At the same time, there is a risk that consent searches may be used in ways that impose unnecessary costs on the public, and, in doing so, undermine public trust in the police. These include possible privacy and dignitary costs, among others. Individuals who consent to a search may nevertheless find the experience intrusive and unsettling. Many of the circumstances in which officers seek consent—such as traffic or pedestrian stops—are inherently coercive. Even if an individual is advised of his or her right to refuse, the individual may feel compelled to give officers permission to search to avoid unduly prolonging the encounter or increasing the likelihood of getting a citation. It is therefore difficult to conclude with confidence that anyone who is asked by a police officer for permission to search “consents” in the ordinary meaning of that term. An individual who “consents” may nevertheless perceive the encounter as involuntary and illegitimate—particularly if the person is innocent of any crime. These concerns are exacerbated by the fact that consent searches have the potential to be used in racially disparate ways. In one jurisdiction after another, studies have shown that officers are more likely to seek consent from minority drivers and pedestrians—but that searches of minorities are in fact less likely to turn up evidence or contraband. These disparities can further undermine legitimacy and trust. Finally, a number of studies suggest that frequent use of consent searches may be a poor use of officer time. Hit rates often are extremely low, and even “successful” searches often turn up only small quantities of drugs.
In view of these concerns, a number of jurisdictions have limited the use of consent searches in various ways. Many departments and states require officers to obtain written acknowledgement of consent. Others require that officers have articulable suspicion that the search will turn up evidence or contraband before asking for permission to search. Still others require officers to obtain supervisor approval prior to conducting a search. Finally, at least one state highway patrol has banned the use of consent searches outright.
b.

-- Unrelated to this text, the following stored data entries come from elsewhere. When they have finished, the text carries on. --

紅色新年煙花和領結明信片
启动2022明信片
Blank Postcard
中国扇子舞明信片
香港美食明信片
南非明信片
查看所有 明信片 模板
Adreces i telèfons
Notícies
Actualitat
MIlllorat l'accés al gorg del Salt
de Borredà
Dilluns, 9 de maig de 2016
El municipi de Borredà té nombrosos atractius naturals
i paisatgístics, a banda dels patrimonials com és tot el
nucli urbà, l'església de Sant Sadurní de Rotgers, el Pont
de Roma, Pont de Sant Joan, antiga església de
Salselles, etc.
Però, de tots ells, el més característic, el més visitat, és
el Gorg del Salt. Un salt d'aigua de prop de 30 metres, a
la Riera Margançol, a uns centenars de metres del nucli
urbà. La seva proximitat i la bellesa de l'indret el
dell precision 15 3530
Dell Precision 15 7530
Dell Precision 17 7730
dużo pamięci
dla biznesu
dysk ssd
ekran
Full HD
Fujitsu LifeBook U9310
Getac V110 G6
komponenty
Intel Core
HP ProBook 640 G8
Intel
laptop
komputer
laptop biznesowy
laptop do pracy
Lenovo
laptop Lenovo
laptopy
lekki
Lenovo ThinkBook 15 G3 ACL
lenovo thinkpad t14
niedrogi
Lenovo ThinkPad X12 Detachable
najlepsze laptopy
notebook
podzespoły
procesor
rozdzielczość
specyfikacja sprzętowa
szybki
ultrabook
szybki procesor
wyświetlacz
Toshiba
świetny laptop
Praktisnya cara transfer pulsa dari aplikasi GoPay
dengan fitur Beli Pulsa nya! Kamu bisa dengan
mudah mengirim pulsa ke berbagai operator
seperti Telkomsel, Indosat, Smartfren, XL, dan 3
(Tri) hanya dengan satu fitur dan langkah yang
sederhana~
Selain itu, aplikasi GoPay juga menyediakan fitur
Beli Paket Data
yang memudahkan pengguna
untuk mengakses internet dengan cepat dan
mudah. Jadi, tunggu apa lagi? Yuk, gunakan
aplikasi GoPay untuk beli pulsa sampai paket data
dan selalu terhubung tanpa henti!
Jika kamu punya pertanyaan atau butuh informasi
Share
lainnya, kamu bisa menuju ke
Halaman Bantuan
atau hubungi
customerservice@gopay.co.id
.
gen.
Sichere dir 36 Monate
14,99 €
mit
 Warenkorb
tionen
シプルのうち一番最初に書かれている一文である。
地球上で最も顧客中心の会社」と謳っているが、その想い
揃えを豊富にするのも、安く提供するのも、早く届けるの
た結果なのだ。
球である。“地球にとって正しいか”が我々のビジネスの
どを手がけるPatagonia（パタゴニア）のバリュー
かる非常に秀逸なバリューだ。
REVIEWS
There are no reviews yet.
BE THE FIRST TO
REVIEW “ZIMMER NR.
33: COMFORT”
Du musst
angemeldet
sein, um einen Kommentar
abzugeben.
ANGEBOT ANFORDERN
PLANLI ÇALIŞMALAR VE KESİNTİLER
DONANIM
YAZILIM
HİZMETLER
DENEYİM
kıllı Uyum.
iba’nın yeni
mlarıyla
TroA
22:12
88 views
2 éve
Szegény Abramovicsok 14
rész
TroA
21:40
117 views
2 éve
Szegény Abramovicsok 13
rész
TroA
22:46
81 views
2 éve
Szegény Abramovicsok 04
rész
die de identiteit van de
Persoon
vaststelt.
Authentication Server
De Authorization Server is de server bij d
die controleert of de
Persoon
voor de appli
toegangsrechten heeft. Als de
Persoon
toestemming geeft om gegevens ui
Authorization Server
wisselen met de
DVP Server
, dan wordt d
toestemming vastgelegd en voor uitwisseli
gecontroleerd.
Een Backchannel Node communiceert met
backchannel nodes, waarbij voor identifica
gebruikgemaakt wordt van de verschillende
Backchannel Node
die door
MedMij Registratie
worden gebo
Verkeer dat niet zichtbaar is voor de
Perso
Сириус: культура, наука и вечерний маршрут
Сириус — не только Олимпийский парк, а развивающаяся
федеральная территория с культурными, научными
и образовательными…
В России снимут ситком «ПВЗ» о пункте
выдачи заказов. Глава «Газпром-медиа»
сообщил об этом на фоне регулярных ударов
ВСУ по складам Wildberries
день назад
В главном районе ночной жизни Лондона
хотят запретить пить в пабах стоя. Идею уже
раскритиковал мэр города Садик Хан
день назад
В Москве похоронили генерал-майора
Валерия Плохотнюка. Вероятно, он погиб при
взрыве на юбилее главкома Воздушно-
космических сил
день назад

Use of the term “consent.” Although there are reasons to doubt whether any given search conducted with permission is in fact “consensual” in the ordinary sense of the term, these Principles nevertheless adopt the phrase “consent searches” to describe the police activity in question. The phrase is widely used throughout judicial opinions and police department manuals. Because one of the primary goals of these Principles is to provide guidance to agencies—as well as legislatures that may adopt statutes to regulate agency or officer conduct—these Principles, to the extent possible, use familiar terms to avoid the possibility of confusion and to increase the likelihood of adoption.

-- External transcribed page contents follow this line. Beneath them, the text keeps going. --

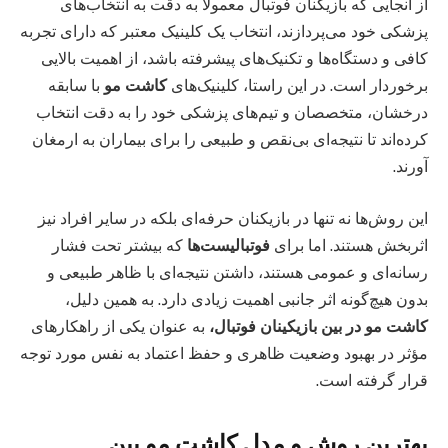
از آنجایی که بازیکنان فوتبال معمولاً به دقت به انتخاب‌های
پزشکی خود می‌پردازند، انتخاب یک کلینیک معتبر که دارای تجربه
کافی و دستگاه‌ها و تکنیک‌های پیشرفته باشد، از اهمیت بالایی
برخوردار است. در این راستا، کلینیک‌های
کاشت مو
با سابقه
درخشان، متخصصان و تیم‌های پزشکی خود را به دقت انتخاب
کرده‌اند تا نتیجه‌ای بی‌نقص و طبیعی را برای بیماران به ارمغان
آورند.
این روش‌ها نه تنها در بازیکنان حرفه‌ای بلکه در سایر افراد نیز
اثربخش هستند. اما برای
فوتبالیست‌ها
که بیشتر تحت فشار
رسانه‌ای و عمومی هستند، داشتن نتیجه‌ای با ظاهر طبیعی و
بدون هیچ‌گونه اثر جانبی اهمیت زیادی دارد. به همین دلیل،
کاشت مو در بین بازیکینان فوتبال،
به عنوان یکی از راهکارهای
مؤثر در بهبود وضعیت ظاهری و حفظ اعتماد به نفس مورد توجه
قرار گرفته است.
بهترین روش و مدل کاشت مو بین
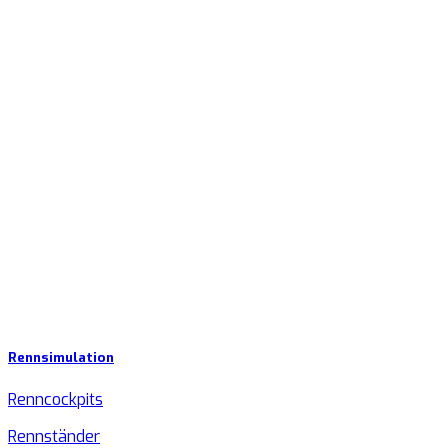
Rennsimulation
Renncockpits
Rennständer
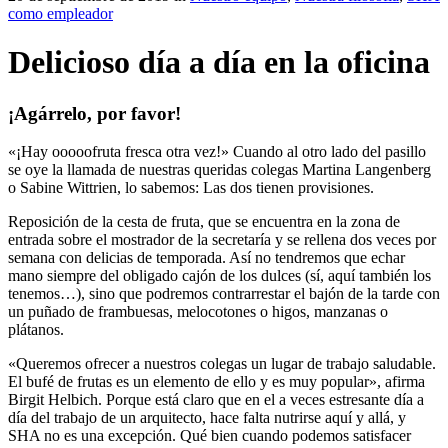
como empleador
Delicioso día a día en la oficina
¡Agárrelo, por favor!
«¡Hay ooooofruta fresca otra vez!» Cuando al otro lado del pasillo
se oye la llamada de nuestras queridas colegas Martina Langenberg
o Sabine Wittrien, lo sabemos: Las dos tienen provisiones.
Reposición de la cesta de fruta, que se encuentra en la zona de
entrada sobre el mostrador de la secretaría y se rellena dos veces por
semana con delicias de temporada. Así no tendremos que echar
mano siempre del obligado cajón de los dulces (sí, aquí también los
tenemos…), sino que podremos contrarrestar el bajón de la tarde con
un puñado de frambuesas, melocotones o higos, manzanas o
plátanos.
«Queremos ofrecer a nuestros colegas un lugar de trabajo saludable.
El bufé de frutas es un elemento de ello y es muy popular», afirma
Birgit Helbich. Porque está claro que en el a veces estresante día a
día del trabajo de un arquitecto, hace falta nutrirse aquí y allá, y
SHA no es una excepción. Qué bien cuando podemos satisfacer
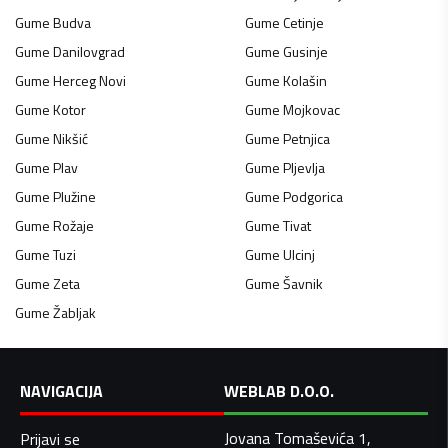
Gume
Budva
Gume
Cetinje
Gume
Danilovgrad
Gume
Gusinje
Gume
Herceg Novi
Gume
Kolašin
Gume
Kotor
Gume
Mojkovac
Gume
Nikšić
Gume
Petnjica
Gume
Plav
Gume
Pljevlja
Gume
Plužine
Gume
Podgorica
Gume
Rožaje
Gume
Tivat
Gume
Tuzi
Gume
Ulcinj
Gume
Zeta
Gume
Šavnik
Gume
Žabljak
NAVIGACIJA
WEBLAB D.O.O.
Jovana Tomaševića 1,
Prijavi se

c. Requirement of reasonable suspicion and explanation. Officers should not seek consent to conduct a search unless they have reasonable suspicion to believe that the search will turn up evidence of a crime and unless they can explain to the individual why they would like to conduct a search, to the extent this is not inconsistent with investigative objectives. A reasonable-suspicion standard recognizes society’s interest in uncovering evidence of criminal activity, and it gives officers an important tool with which to close the investigative gap between their initial suspicions and probable cause for a search or arrest. At the same time, the standard eliminates the use of consent searches in precisely the circumstances in which they are least likely to be efficacious, and most likely to undermine legitimacy and trust. Absent reasonable suspicion, an officer at best has a mere hunch that something is off—and at worst, is operating on the basis of explicit or implicit bias, unfounded hunch, whim, or caprice. Studies suggest these are precisely the circumstances in which officers’ actions are most likely to disproportionately affect minority groups. The additional requirement of an explanation can both assuage fears that the officer is acting arbitrarily and help define the scope of the consent.
d. Written acknowledgement. A reasonable-suspicion requirement is more closely tailored to the underlying concerns with consent searches than is the requirement of written acknowledgement that the target was informed that he or she did not have to consent to the search. Research casts serious doubt on the idea that consent forms meaningfully alter the inherent coerciveness of police–citizen encounters. An individual who feels compelled to consent to a search—out of deference to authority or fear of the consequences of refusing—may feel just as compelled to consent in writing.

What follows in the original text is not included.